Rapat persiapan Mubes pun berlangsung. Pada saat pembahasan konsumsi, saya mengusulkan pada acara Mubes nantinya peserta untuk membawa tumbler atau botol minum sendiri. Hal tersebut didasari keprihatinan saya pribadi dalam menyikapi sampah plastik yang dihasilkan masyarakat tiap harinya. Langkah tersebut merupakan aksi nyata kepedulian mahasiswa untuk turut serta melestarikan lingkungan dengan menerapkan 3R (Reduse, Reuse, Recycle). Selain itu, saya juga menyampaikan alasan langkah tersebut juga dapat menghemat pengeluaran kas, karena tidak perlu membeli air minum kemasan baik yang berbentuk gelas maupun botol.

Langkah baik memang mudah diterima dengan baik pula. Usulan saya awalnya menuai kontra baik dari ketua umung langsung maupun dari anggota kepanitiaan lainya.

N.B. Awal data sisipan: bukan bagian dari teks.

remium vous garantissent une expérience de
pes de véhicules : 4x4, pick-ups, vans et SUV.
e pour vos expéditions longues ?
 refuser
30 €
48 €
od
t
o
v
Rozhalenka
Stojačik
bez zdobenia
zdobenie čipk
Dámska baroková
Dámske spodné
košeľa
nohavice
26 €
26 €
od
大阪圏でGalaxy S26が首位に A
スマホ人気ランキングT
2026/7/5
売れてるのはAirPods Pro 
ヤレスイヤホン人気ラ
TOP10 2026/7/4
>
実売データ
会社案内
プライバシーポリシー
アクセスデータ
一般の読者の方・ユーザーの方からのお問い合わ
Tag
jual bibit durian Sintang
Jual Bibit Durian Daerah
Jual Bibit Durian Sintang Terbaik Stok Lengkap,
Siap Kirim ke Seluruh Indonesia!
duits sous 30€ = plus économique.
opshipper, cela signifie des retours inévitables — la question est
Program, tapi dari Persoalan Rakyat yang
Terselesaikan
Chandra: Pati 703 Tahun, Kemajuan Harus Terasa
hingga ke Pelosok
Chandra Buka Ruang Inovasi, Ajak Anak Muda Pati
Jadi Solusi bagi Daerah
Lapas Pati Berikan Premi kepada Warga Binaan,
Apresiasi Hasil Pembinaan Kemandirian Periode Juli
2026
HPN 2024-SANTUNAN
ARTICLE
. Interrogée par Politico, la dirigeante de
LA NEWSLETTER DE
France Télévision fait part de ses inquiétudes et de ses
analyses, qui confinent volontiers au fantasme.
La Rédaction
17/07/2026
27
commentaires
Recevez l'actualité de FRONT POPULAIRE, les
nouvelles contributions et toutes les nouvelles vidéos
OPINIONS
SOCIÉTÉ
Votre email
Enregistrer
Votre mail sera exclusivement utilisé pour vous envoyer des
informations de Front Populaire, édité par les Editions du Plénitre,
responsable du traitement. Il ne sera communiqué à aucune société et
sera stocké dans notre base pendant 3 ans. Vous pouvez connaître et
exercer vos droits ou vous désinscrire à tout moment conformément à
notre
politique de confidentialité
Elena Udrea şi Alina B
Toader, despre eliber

Mereka menilai bahwa hal tersebut terkesan tidak lazim dan belum tentu semua peserta mau membawa tumbler sendiri. Saya tidak patah semangat mempertahankan usulan. Saya menambahkan usulan untuk panitia menyediakan mineral galon. Jadi peserta bisa isi ulang air minumnya. Sedangkan untuk peserta yang tidak membawa tumbler, panitia hendaknya bisa menyediakan tumbler cadangan dua atau tiga botol. Sehingga tidak ada alasan repot saat acara konsumsi, bahakan tumbler tersebut diberikan gratis. Akhirnya usulan saya dapat diterima dengan baik oleh semua koordiator acara Mubes.

Pengurangan sampah plastik merupakan salah satu cara penyelamatan lingkungan baik jangka pendek maupun jangka panjang. Langkah-langkah nyata terbentuk dari kesadaran diri masing-masing. Mahasiswa yang merupakan kaum terdidik di masyarakat seharusnya dapat memberikan contoh yang baik pada lingkungan. Mau menunggu sampai kapan kita dapat mengurangi masalah sampah plastik? Jika mau mengubah kebiasaan baik di masyarakat tentu hendaknya kita mengubah perilaku kita terlebih dahulu. Dengan begitu contoh yang kita berikan bisa terimplementasikan dan ditiru oleh lingkungan di sekitar kita. Kalau bukan dari kita lalu siapa lagi, kalau bukan sekarang kapan lagi?

Referensi:

Purwaningrum, P. (2016). Upaya mengurangi timbulan sampah plastik di lingkungan. Indonesian Journal of Urban and Environmental Technology8(2), 141-147.